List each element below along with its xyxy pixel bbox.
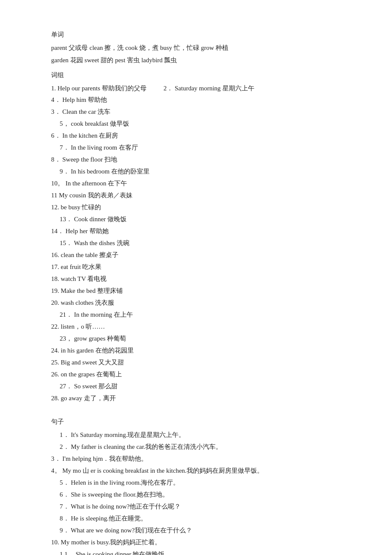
phrase-item: 12. be busy 忙碌的 <box>51 202 341 213</box>
phrase-item: 18. watch TV 看电视 <box>51 273 341 285</box>
sentence-item: 5． Helen is in the living room.海伦在客厅。 <box>51 477 341 489</box>
sentence-list: 1． It's Saturday morning.现在是星期六上午。2． My … <box>51 429 341 555</box>
phrase-item: 6． In the kitchen 在厨房 <box>51 130 341 142</box>
sentence-item: 1． It's Saturday morning.现在是星期六上午。 <box>51 429 341 441</box>
phrase-item: 28. go away 走了，离开 <box>51 393 341 404</box>
sentence-item: 1 1． She is cooking dinner.她在做晚饭。 <box>51 549 341 555</box>
phrase-item: 11 My cousin 我的表弟／表妹 <box>51 190 341 201</box>
sentence-item: 10. My mother is busy.我的妈妈正忙着。 <box>51 537 341 548</box>
vocab-title: 单词 <box>51 29 341 40</box>
phrase-item: 23， grow grapes 种葡萄 <box>51 333 341 344</box>
sentence-item: 3． I'm helping hjm．我在帮助他。 <box>51 453 341 465</box>
phrase-item: 16. clean the table 擦桌子 <box>51 249 341 261</box>
phrase-item: 15． Wash the dishes 洗碗 <box>51 237 341 249</box>
sentence-item: 2． My father is cleaning the car.我的爸爸正在清… <box>51 441 341 453</box>
sentence-item: 6． She is sweeping the floor.她在扫地。 <box>51 489 341 500</box>
phrase-item: 8． Sweep the floor 扫地 <box>51 154 341 165</box>
phrase-item: 3． Clean the car 洗车 <box>51 106 341 118</box>
phrase-item: 9． In his bedroom 在他的卧室里 <box>51 166 341 177</box>
phrase-item: 17. eat fruit 吃水果 <box>51 261 341 273</box>
phrase-item: 7． In the living room 在客厅 <box>51 142 341 153</box>
phrase-item: 4． Help him 帮助他 <box>51 94 341 106</box>
phrase-list: 1. Help our parents 帮助我们的父母2． Saturday m… <box>51 83 341 404</box>
sentence-item: 9． What are we doing now?我们现在在于什么？ <box>51 525 341 536</box>
vocab-line-2: garden 花园 sweet 甜的 pest 害虫 ladybird 瓢虫 <box>51 55 341 66</box>
phrase-item: 14． Help her 帮助她 <box>51 225 341 237</box>
sentence-section: 句子 1． It's Saturday morning.现在是星期六上午。2． … <box>51 416 341 555</box>
phrase-item: 25. Big and sweet 又大又甜 <box>51 357 341 368</box>
sentence-item: 4。 My mo 山 er is cooking breakfast in th… <box>51 465 341 477</box>
vocab-line-1: parent 父或母 clean 擦，洗 cook 烧，煮 busy 忙，忙碌 … <box>51 42 341 54</box>
phrase-item: 20. wash clothes 洗衣服 <box>51 297 341 309</box>
phrase-section: 词组 1. Help our parents 帮助我们的父母2． Saturda… <box>51 69 341 404</box>
phrase-item: 10。 In the afternoon 在下午 <box>51 178 341 189</box>
phrase-item: 22. listen，o 听…… <box>51 321 341 332</box>
phrase-item: 26. on the grapes 在葡萄上 <box>51 369 341 380</box>
phrase-item: 19. Make the bed 整理床铺 <box>51 285 341 297</box>
phrase-item: 1. Help our parents 帮助我们的父母2． Saturday m… <box>51 83 341 94</box>
sentence-item: 7． What is he doing now?他正在于什么呢？ <box>51 501 341 512</box>
phrase-item: 5， cook breakfast 做早饭 <box>51 118 341 130</box>
sentence-title: 句子 <box>51 416 341 428</box>
sentence-item: 8． He is sleeping.他正在睡觉。 <box>51 513 341 524</box>
phrase-item: 27． So sweet 那么甜 <box>51 381 341 392</box>
phrase-title: 词组 <box>51 69 341 81</box>
phrase-item: 24. in his garden 在他的花园里 <box>51 345 341 356</box>
vocab-section: 单词 parent 父或母 clean 擦，洗 cook 烧，煮 busy 忙，… <box>51 29 341 66</box>
phrase-item: 13． Cook dinner 做晚饭 <box>51 214 341 225</box>
phrase-item: 21． In the morning 在上午 <box>51 309 341 321</box>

| The problem |
From the records above, copy each line that contains the word "section".

| Expected answer |
sentence-section: 句子 1． It's Saturday morning.现在是星期六上午。2． … <box>51 416 341 555</box>
phrase-section: 词组 1. Help our parents 帮助我们的父母2． Saturda… <box>51 69 341 404</box>
vocab-section: 单词 parent 父或母 clean 擦，洗 cook 烧，煮 busy 忙，… <box>51 29 341 66</box>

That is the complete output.